Rising corporate debt, vulnerabilities in short-term wholesale funding markets and commercial real estate were among several risks flagged by the Financial Stability Oversight Council in its annual report released today. The reported noted that “risks to U.S. financial stability remain elevated compared to last year,” and that “the global outlook for economic recovery is uncertain, depending on the severity and the duration of the ongoing pandemic.”

FSOC noted that corporate debt relative to U.S. GDP was already at historic highs before the COVID-19 pandemic began, and that since March, nearly $2 trillion in nonfinancial corporate debt has been downgraded, while default rates on leveraged loans and corporate bonds have increased. Meanwhile, FSOC observed “potentially significant structural vulnerabilities” in short-term funding markets, and called on regulators to review—among other things—the vulnerability of large-scale redemptions in prime and tax-exempt money market funds, and take “appropriate measures” to address them.

With regard to real estate, FSOC cautioned that CRE remains vulnerable to defaults and declines in valuations—which could leave creditor banks vulnerable to losses and write-downs and ultimately lead to credit tightening.
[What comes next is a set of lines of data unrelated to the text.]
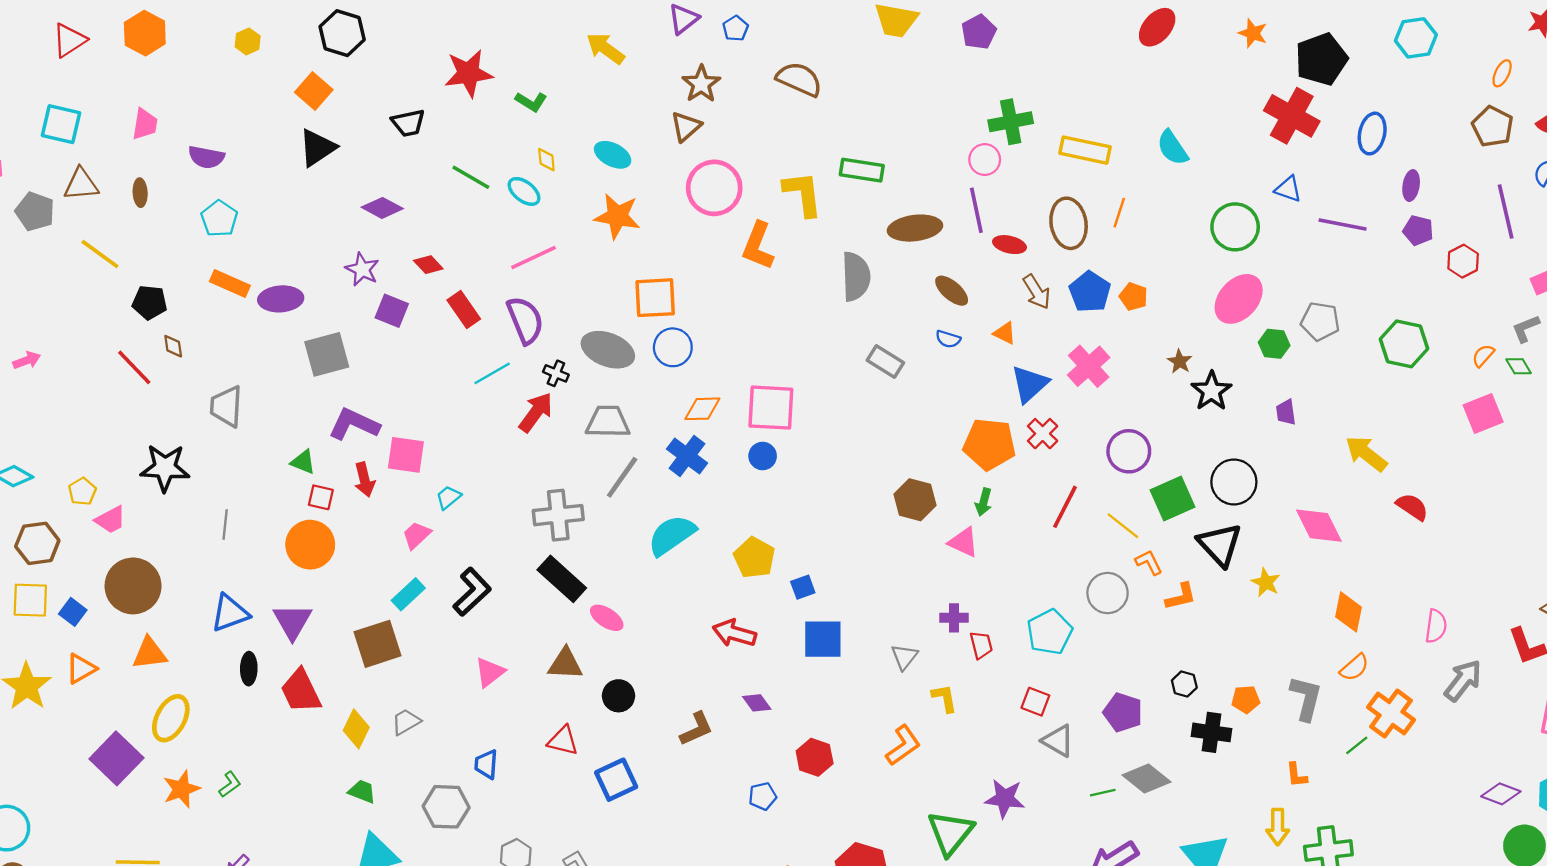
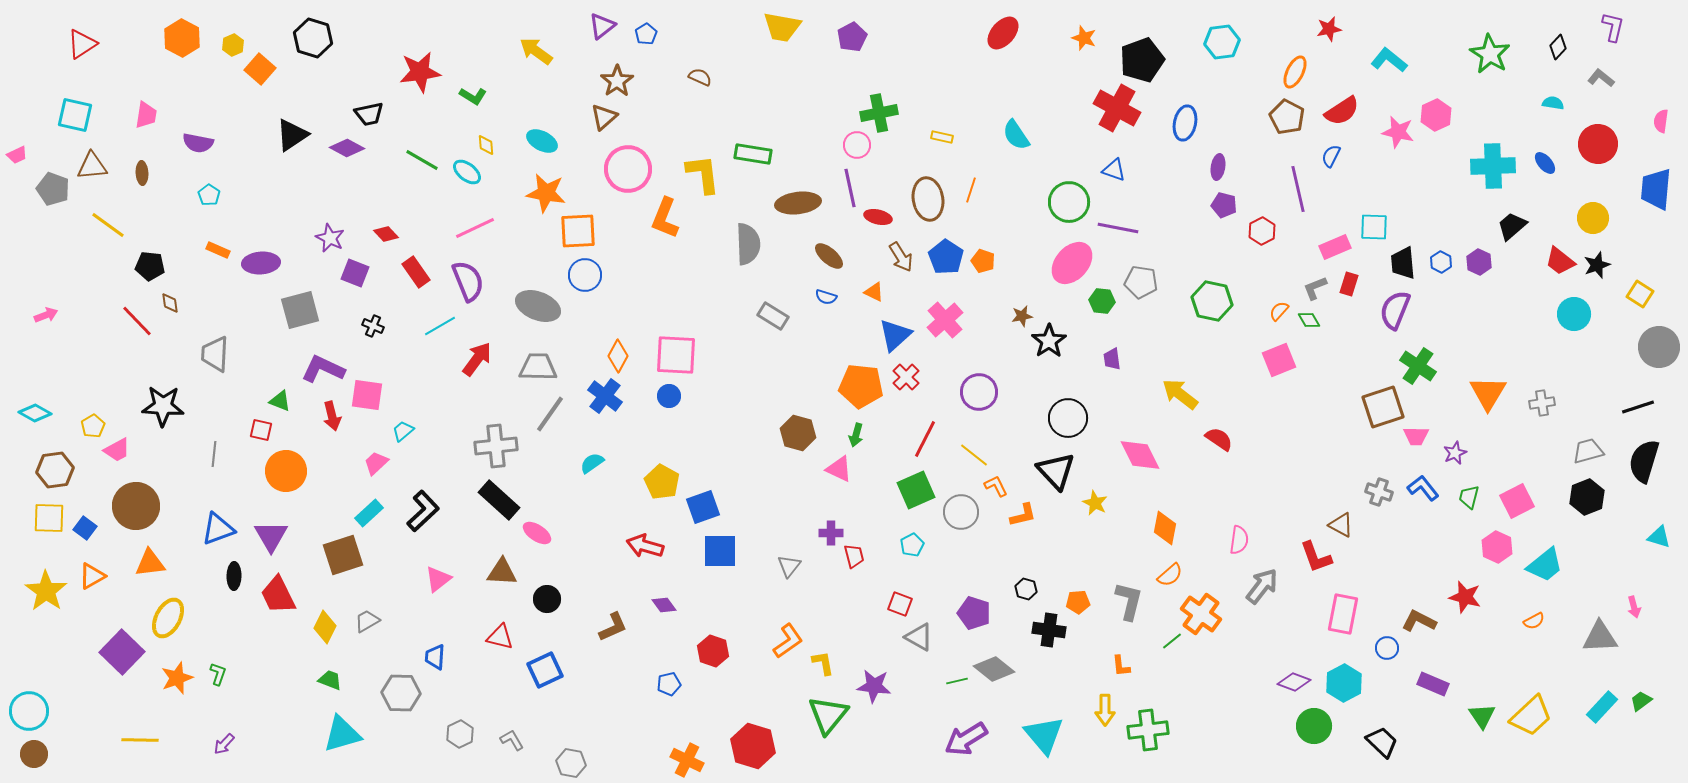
orange hexagon: (145, 33) -> (182, 38), moved
orange ellipse: (1502, 73) -> (1295, 72), size x1.4
brown semicircle: (799, 79) -> (700, 77), size x0.6
orange square: (314, 91) -> (260, 69), moved
yellow rectangle: (1085, 150) -> (942, 137), size x0.5
purple diamond: (382, 208) -> (347, 148), moved
cyan pentagon: (219, 219) -> (209, 195), size x0.7
purple line: (1343, 224) -> (1118, 228), moved
orange rectangle: (230, 284) -> (218, 250), size x0.7
orange square: (655, 298) -> (578, 231), moved
blue circle: (673, 347) -> (585, 275), moved
brown star: (1180, 362) -> (1022, 316), turned 30
black cross: (556, 373) -> (373, 326), moved
orange diamond: (702, 409) -> (618, 356), turned -60
red square: (321, 497) -> (261, 430), moved
green square: (1172, 499) -> (916, 490), moved
cyan semicircle: (672, 535) -> (592, 463), size x0.6
blue square: (803, 587) -> (703, 507), size x1.6
cyan pentagon: (1050, 632) -> (912, 545), size x0.6
yellow L-shape: (945, 698) -> (823, 663), moved
green L-shape: (230, 784) -> (218, 674), turned -35

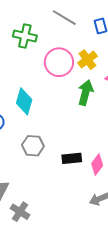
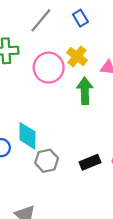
gray line: (64, 18) -> (41, 20), turned -65
cyan diamond: (24, 101) -> (27, 136), moved

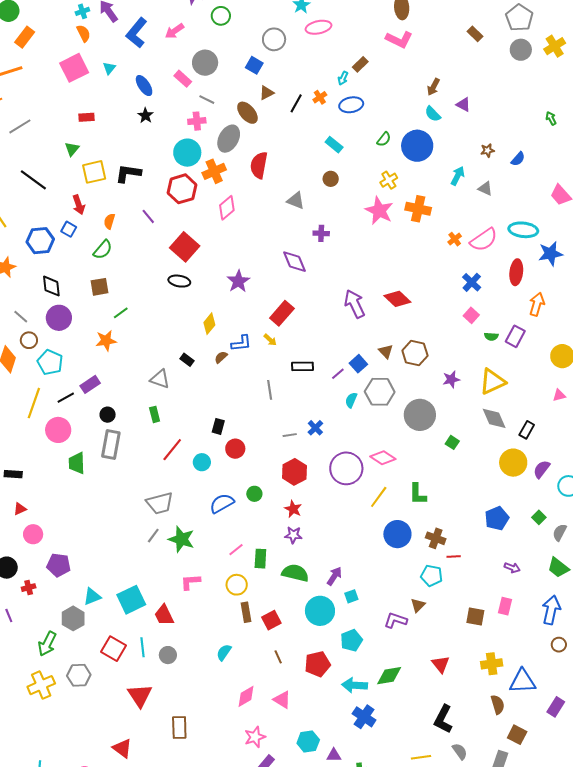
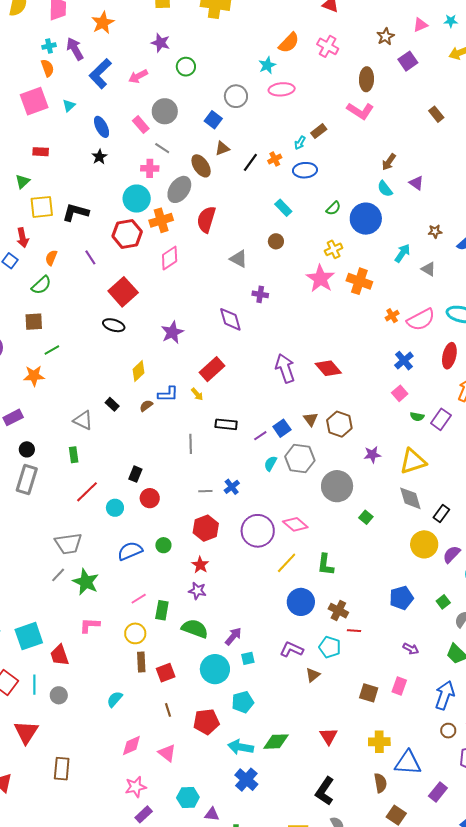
purple L-shape: (396, 620) -> (292, 649), moved

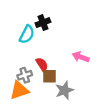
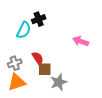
pink arrow: (81, 57) -> (81, 41), moved
gray cross: (25, 75) -> (15, 63), moved

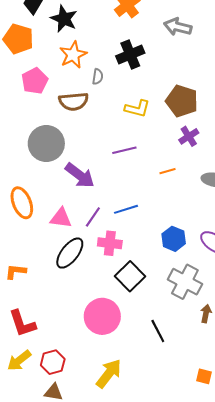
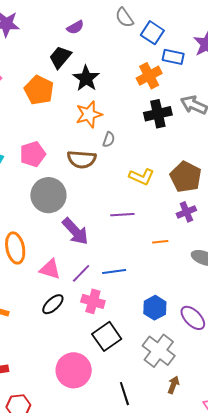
black cross: (130, 54) -> (158, 114), moved
pink pentagon: (35, 81) -> (33, 154), moved
black ellipse: (70, 253) -> (53, 304), size x0.7

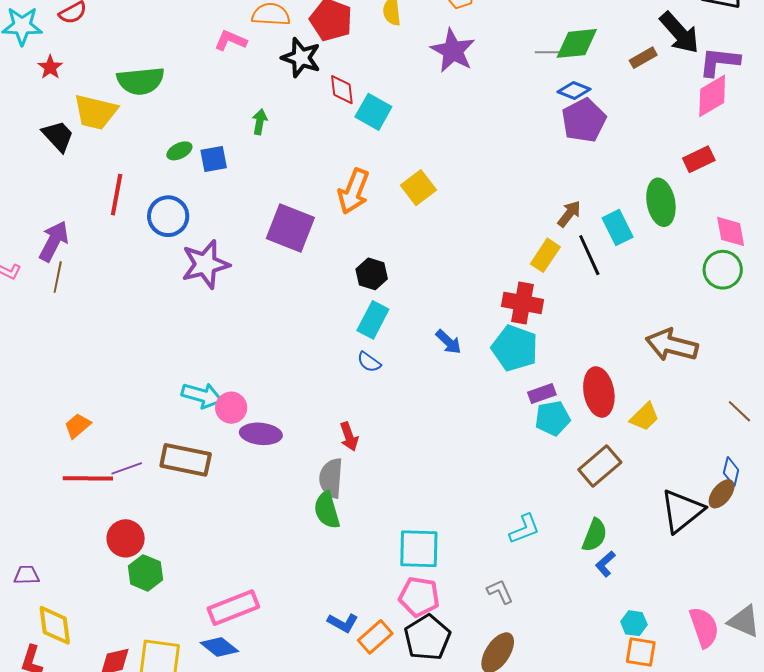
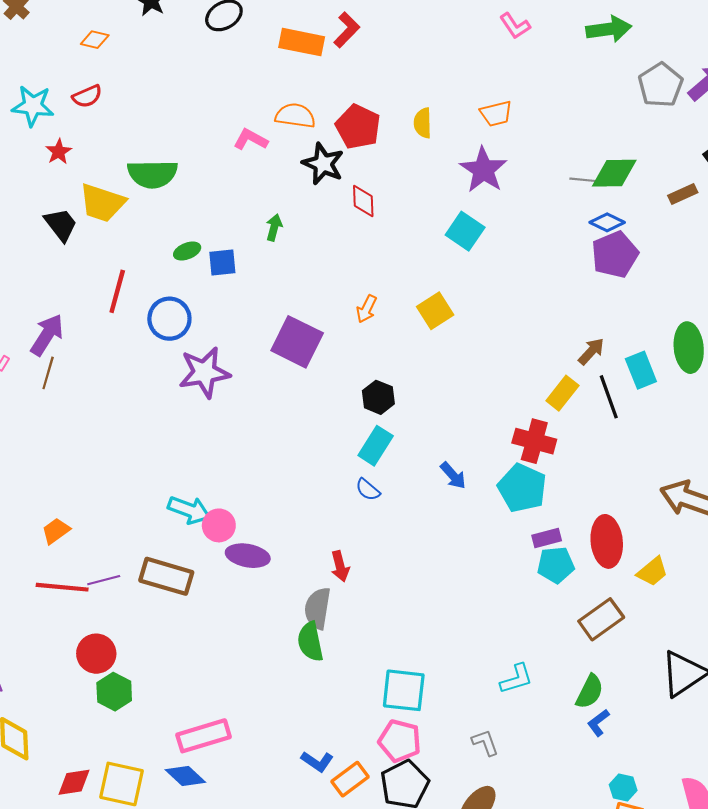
cyan square: (373, 112) -> (465, 231), moved
orange arrow: (354, 191) -> (367, 309), size x0.6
In a statement responding to the report today—and acknowledging the banking industry’s strong response to the pandemic—FDIC Chairman Jelena McWilliams addressed the CRE sector in particular. She emphasized that “the composition of the industry’s CRE holdings is different today than in the last crisis.”

In particular, she noted that aggregate concentrations for CRE loans are lower than they were in the lead-up to the 2008 financial crisis. “We continue to urge banks to work with their borrowers and confirm that they have significant flexibility to do so,” McWilliams said.